Re: [PATCH v4 01/22] mm/zsmalloc: add zpdesc memory descriptor for zswap.zpool

[Date Prev][Date Next][Thread Prev][Thread Next][Date Index][Thread Index]

 




On 8/3/24 2:52 AM, Vishal Moola wrote:
> On Mon, Jul 29, 2024 at 07:25:13PM +0800, alexs@xxxxxxxxxx wrote:
>> From: Alex Shi <alexs@xxxxxxxxxx>
> 
> I've been busy with other things, so I haven't been able to review this
> until now. Thanks to both you and Hyeonggon for working on this memdesc :)

Hi Vishal,

Thank a lot for your comments!

My pleasure! :)

> 
>> The 1st patch introduces new memory decriptor zpdesc and rename
>> zspage.first_page to zspage.first_zpdesc, no functional change.
>>
>> We removed PG_owner_priv_1 since it was moved to zspage after
>> commit a41ec880aa7b ("zsmalloc: move huge compressed obj from
>> page to zspage").
>>
>> And keep the memcg_data member, since as Yosry pointed out:
>> "When the pages are freed, put_page() -> folio_put() -> __folio_put() will call
>> mem_cgroup_uncharge(). The latter will call folio_memcg() (which reads
>> folio->memcg_data) to figure out if uncharging needs to be done.
>>
>> There are also other similar code paths that will check
>> folio->memcg_data.
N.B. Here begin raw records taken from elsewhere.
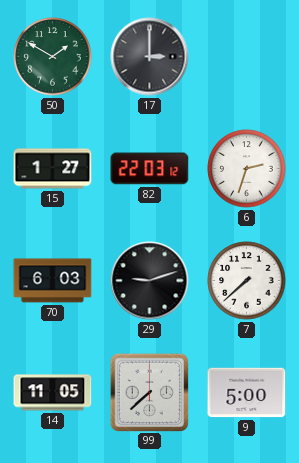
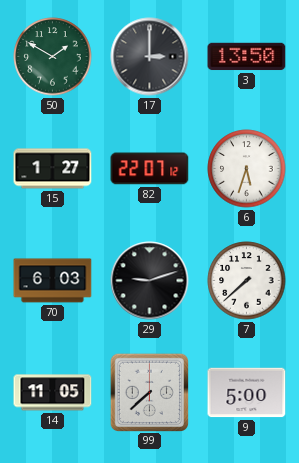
3: none -> 13:50
82: 22:03 -> 22:07
6: 2:33 -> 5:33
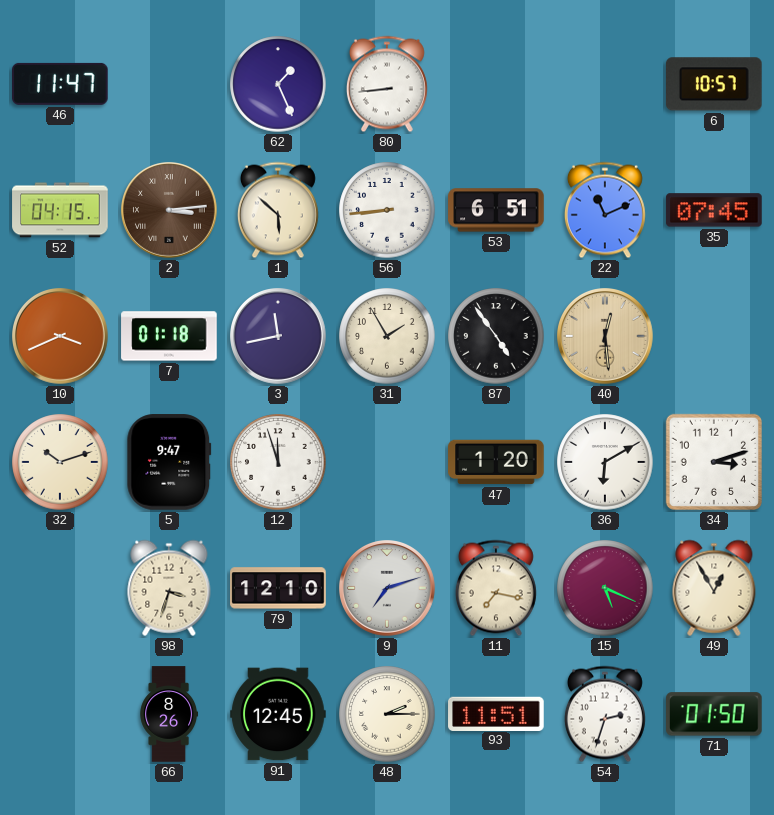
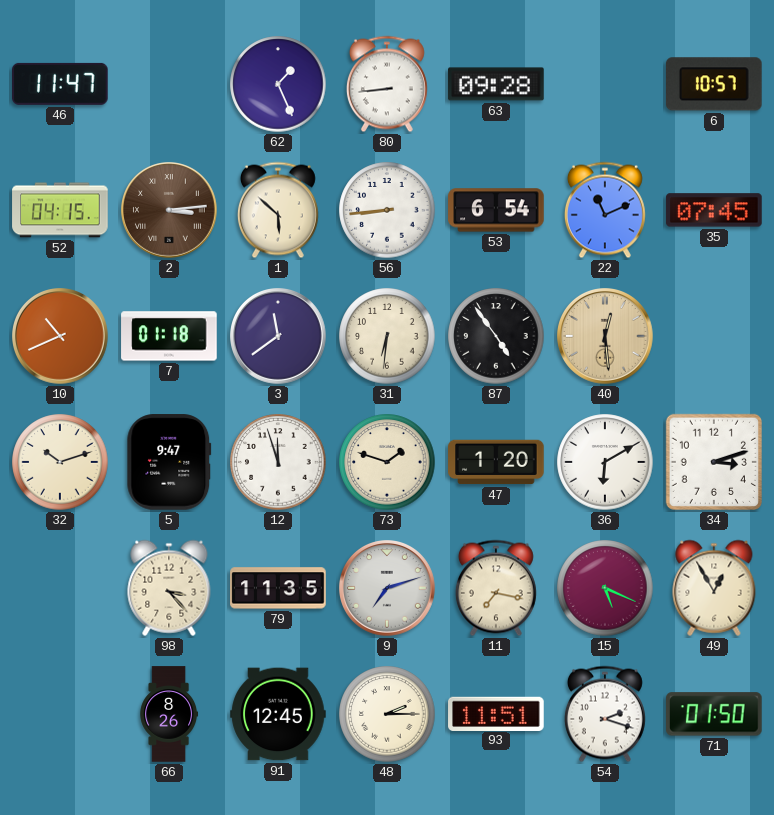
63: none -> 09:28
53: 6:51 -> 6:54
10: 3:41 -> 10:41
3: 11:43 -> 11:39
31: 1:55 -> 6:31
73: none -> 1:48
98: 3:33 -> 3:23
79: 12:10 -> 11:35
54: 2:33 -> 2:18
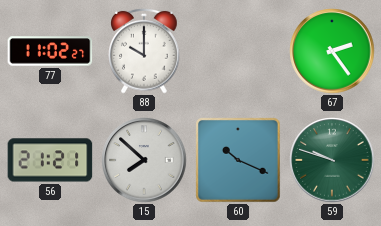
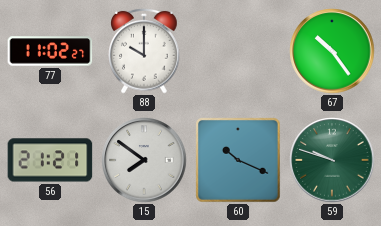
67: 2:24 -> 10:24
15: 7:52 -> 7:51
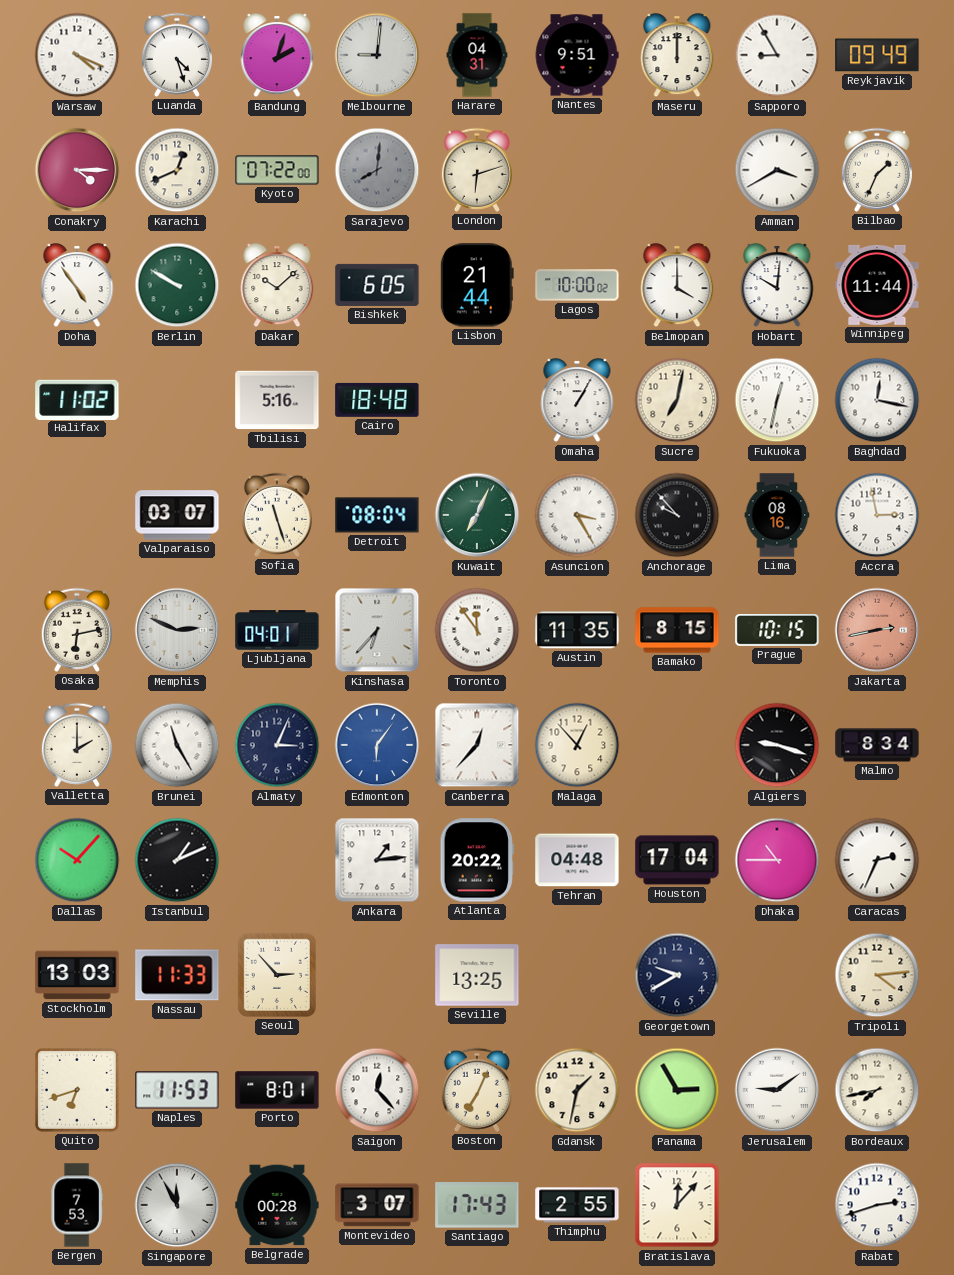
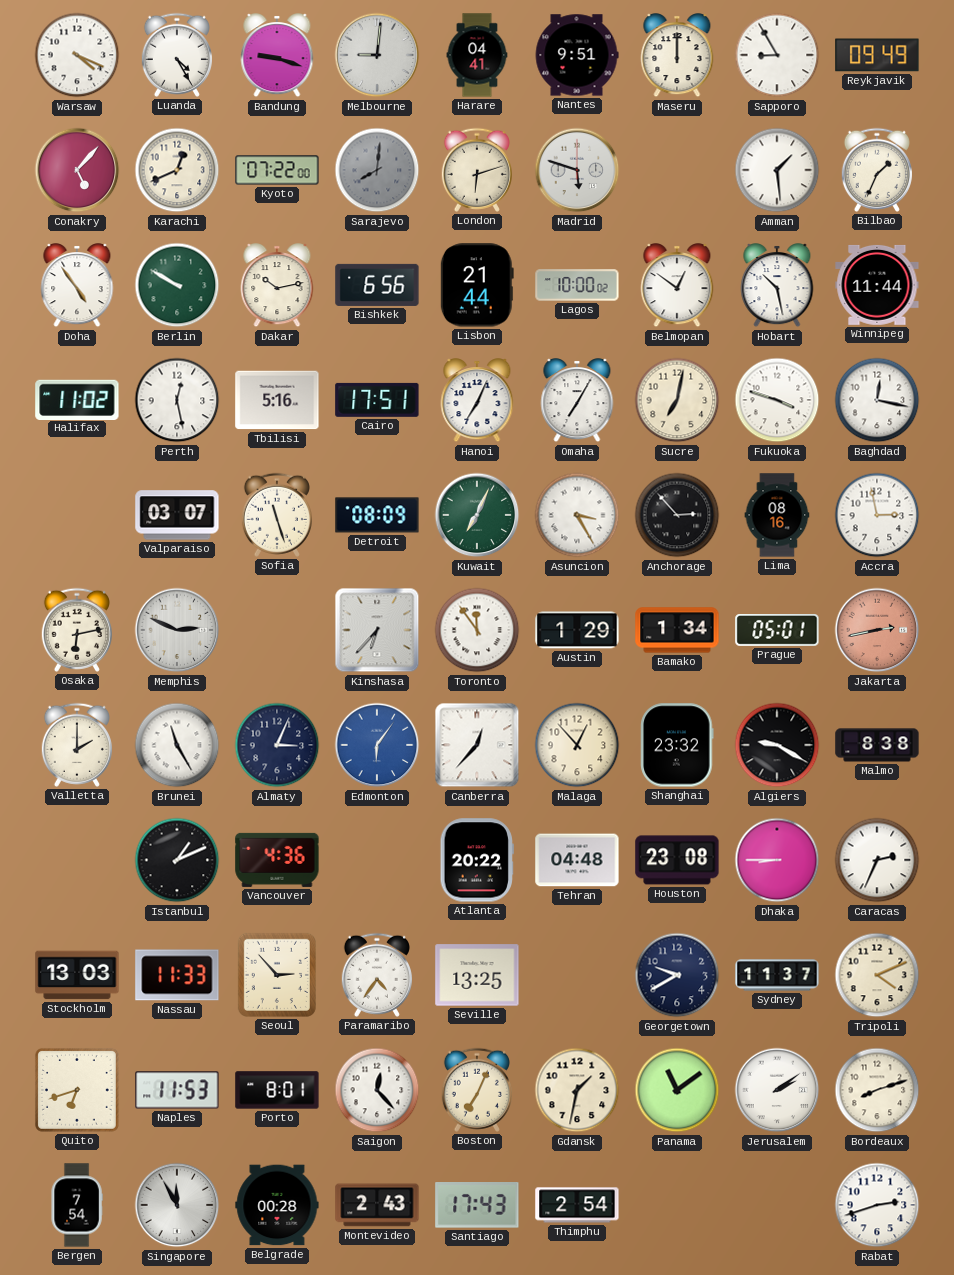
Luanda: 4:27 -> 4:25
Bandung: 2:03 -> 9:18
Harare: 04:31 -> 04:41
Conakry: 4:15 -> 5:07
Madrid: none -> 5:48
Amman: 3:40 -> 1:29
Dakar: 10:08 -> 10:13
Bishkek: 6:05 -> 6:56
Belmopan: 4:00 -> 12:51
Hobart: 10:01 -> 10:28
Perth: none -> 12:28
Cairo: 18:48 -> 17:51
Hanoi: none -> 7:04
Omaha: 1:05 -> 7:05
Fukuoka: 12:32 -> 3:48
Detroit: 08:04 -> 08:09
Anchorage: 9:53 -> 2:53
Ljubljana: 04:01 -> none
Austin: 11:35 -> 1:29
Bamako: 8:15 -> 1:34
Prague: 10:15 -> 05:01
Shanghai: none -> 23:32
Algiers: 9:18 -> 9:20
Malmo: 8:34 -> 8:38
Dallas: 10:07 -> none
Vancouver: none -> 4:36
Ankara: 1:14 -> none
Houston: 17:04 -> 23:08
Dhaka: 10:45 -> 8:45
Paramaribo: none -> 4:36
Sydney: none -> 11:37
Tripoli: 4:14 -> 4:11
Panama: 2:55 -> 11:09
Jerusalem: 9:09 -> 2:09
Bordeaux: 7:43 -> 8:12
Bergen: 7:53 -> 7:54
Montevideo: 3:07 -> 2:43
Thimphu: 2:55 -> 2:54
Bratislava: 12:07 -> none
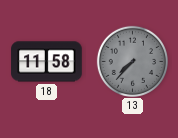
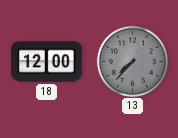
18: 11:58 -> 12:00
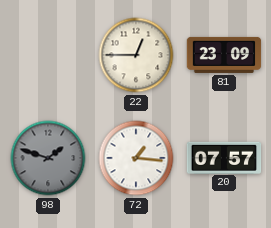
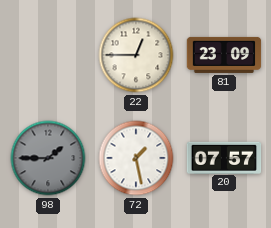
98: 1:48 -> 1:45
72: 1:16 -> 1:28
It is currently expected to be present for all
>> folios. So until we have custom code paths per-folio type for
>> allocation/freeing/etc, we need to keep folio->memcg_data present and
>> properly initialized."
>>
>> Originally-by: Hyeonggon Yoo <42.hyeyoo@xxxxxxxxx>
>> Signed-off-by: Alex Shi <alexs@xxxxxxxxxx>
>> ---
>>  mm/zpdesc.h   | 66 +++++++++++++++++++++++++++++++++++++++++++++++++++
>>  mm/zsmalloc.c | 21 ++++++++--------
>>  2 files changed, 76 insertions(+), 11 deletions(-)
>>  create mode 100644 mm/zpdesc.h
>>
>> diff --git a/mm/zpdesc.h b/mm/zpdesc.h
>> new file mode 100644
>> index 000000000000..2dbef231f616
>> --- /dev/null
>> +++ b/mm/zpdesc.h
>> @@ -0,0 +1,66 @@
>> +/* SPDX-License-Identifier: GPL-2.0 */
>> +/* zpdesc.h: zswap.zpool memory descriptor
>> + *
>> + * Written by Alex Shi <alexs@xxxxxxxxxx>
>> + *	      Hyeonggon Yoo <42.hyeyoo@xxxxxxxxx>
>> + */
>> +#ifndef __MM_ZPDESC_H__
>> +#define __MM_ZPDESC_H__
>> +
>> +/*
>> + * struct zpdesc -	Memory descriptor for zpool memory, now is for zsmalloc
>> + * @flags:		Page flags, PG_private: identifies the first component page
>> + * @lru:		Indirectly used by page migration
>> + * @mops:		Used by page migration
>> + * @next:		Next zpdesc in a zspage in zsmalloc zpool
>> + * @handle:		For huge zspage in zsmalloc zpool
>> + * @zspage:		Pointer to zspage in zsmalloc
>> + * @memcg_data:		Memory Control Group data.
>> + *
> 
> I think its a good idea to include comments for the padding (namely what
> aliases with it in struct page) here as well. It doesn't hurt, and will
> make them easier to remove in the future.
> 
>> + * This struct overlays struct page for now. Do not modify without a good
>> + * understanding of the issues.
>> + */
>> +struct zpdesc {
>> +	unsigned long flags;
>> +	struct list_head lru;
>> +	struct movable_operations *mops;
>> +	union {
>> +		/* Next zpdescs in a zspage in zsmalloc zpool */
>> +		struct zpdesc *next;
>> +		/* For huge zspage in zsmalloc zpool */
>> +		unsigned long handle;
>> +	};
>> +	struct zspage *zspage;
> 
> I like using pointers here, although I think the comments should be more
> precise about what the purpose of the pointer is. Maybe something like
> "Points to the zspage this zpdesc is a part of" or something.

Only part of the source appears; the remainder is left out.